P.S. You might be interested in reading Ed Chancellor’s “Here are the 5 reasons why this sovereign debt crisis really is different”; when I finished reading his explanation of why “This time is different”, I had this feeling that he didn’t convince me. The differences described by Chancellor were in the details but the major themes are the same as Reinhart and Rogoff’s “sequencing of crises”, described above.

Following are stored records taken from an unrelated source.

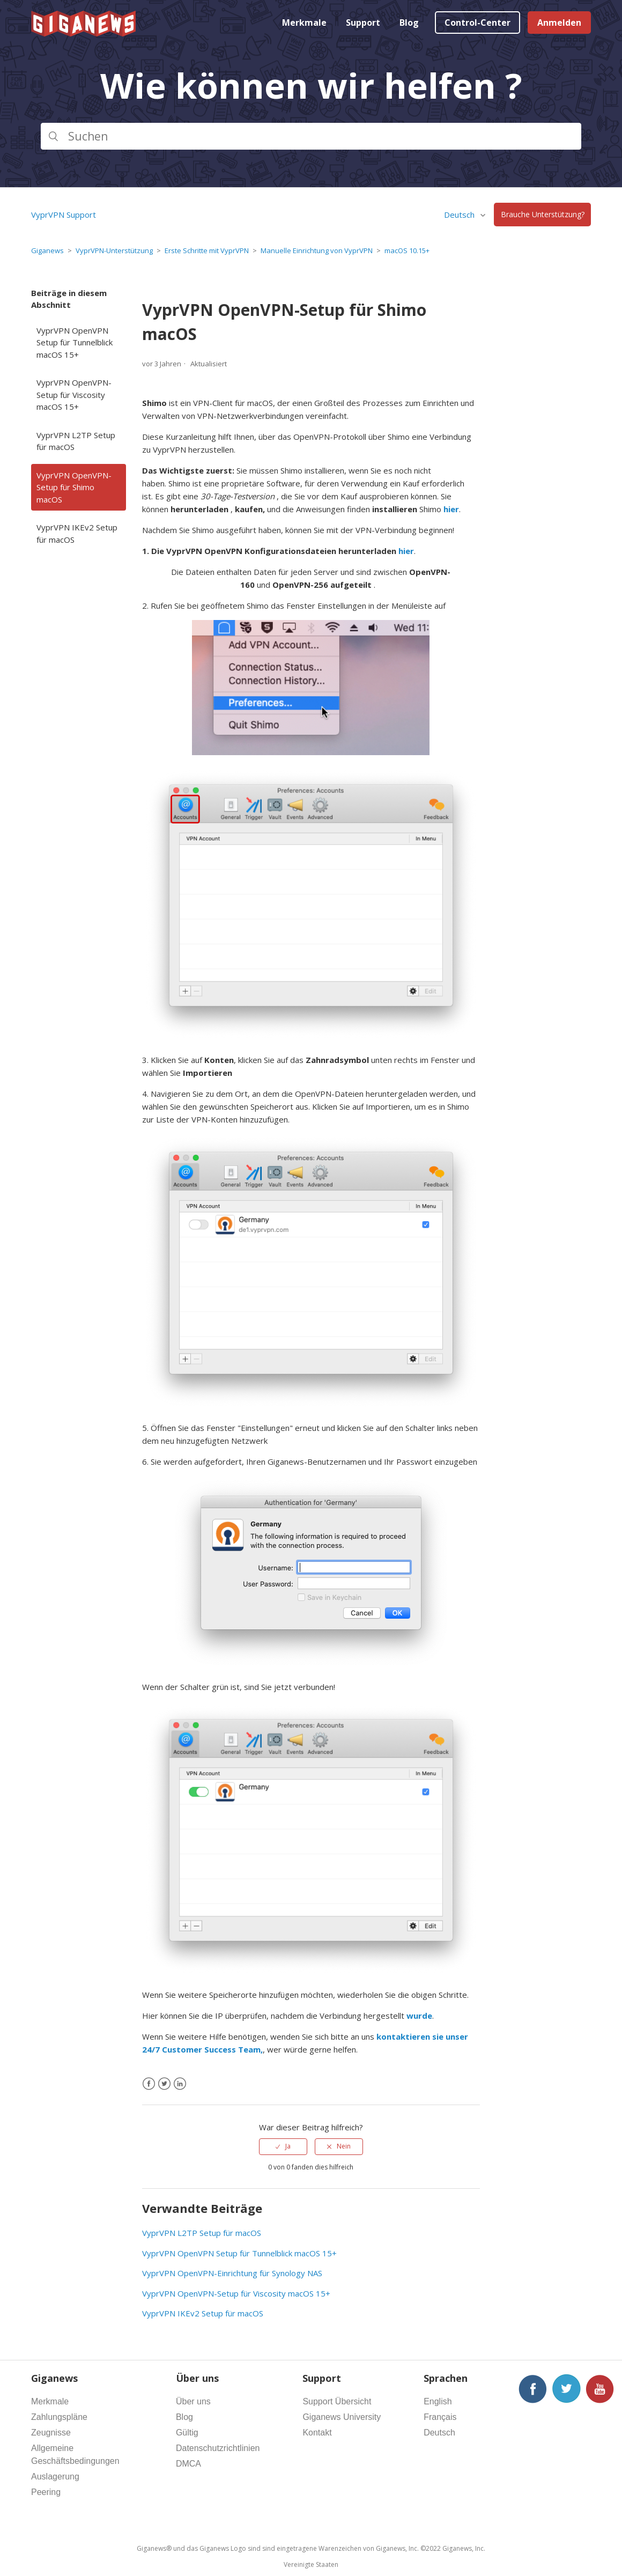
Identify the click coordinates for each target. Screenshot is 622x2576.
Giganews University (341, 2417)
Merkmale (304, 22)
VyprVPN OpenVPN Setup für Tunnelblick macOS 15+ (74, 342)
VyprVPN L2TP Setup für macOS (75, 441)
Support (363, 22)
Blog (409, 22)
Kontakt (316, 2432)
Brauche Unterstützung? (542, 215)
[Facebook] (149, 2084)
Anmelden (559, 22)
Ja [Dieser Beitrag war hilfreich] (288, 2146)
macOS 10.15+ (407, 250)
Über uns (193, 2401)
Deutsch (460, 214)
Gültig (187, 2432)
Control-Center (477, 22)
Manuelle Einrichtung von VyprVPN (317, 250)
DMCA (188, 2463)
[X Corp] (164, 2084)
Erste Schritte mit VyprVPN (207, 250)
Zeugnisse (51, 2432)
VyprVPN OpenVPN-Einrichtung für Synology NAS (232, 2273)
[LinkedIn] (180, 2084)
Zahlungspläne (59, 2417)
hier (451, 509)
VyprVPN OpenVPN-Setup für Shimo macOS (74, 487)
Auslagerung (55, 2476)
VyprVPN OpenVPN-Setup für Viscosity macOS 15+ (74, 394)
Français (440, 2417)
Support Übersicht (336, 2401)
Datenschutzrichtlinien (218, 2448)
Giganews (47, 250)
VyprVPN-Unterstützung (114, 250)
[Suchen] (311, 136)
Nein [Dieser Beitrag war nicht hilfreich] (344, 2146)
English (437, 2401)
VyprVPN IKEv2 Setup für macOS (76, 533)
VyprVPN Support (63, 214)
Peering (46, 2492)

P.P.S. In Canada we can’t be smug either. We have avoided some of the worst financial excesses of the U.S. and we are fortunately a country rich in natural resources. But we are still ‘hewers of wood and drawers of water’, especially after the significant damage inflicted on our technological capability in the past decade. After all, we are sleeping next to an elephant and you know what can happen when it turns. The boomers are heading into an uncertain retirement, with Canada’s unraveling ‘pension system’ and a financial industry in serious need of reform, but there is no perceptible corrective and/or preventive action by federal and
provincial governments. Sure, one has to be careful so that the cure isn’t worse than the disease; but the system is seriously broken, and nothing of substance can change until we declare unequivocally that it is broken. Unless we act now, we won’t need a financial crisis to make us feel like we had one.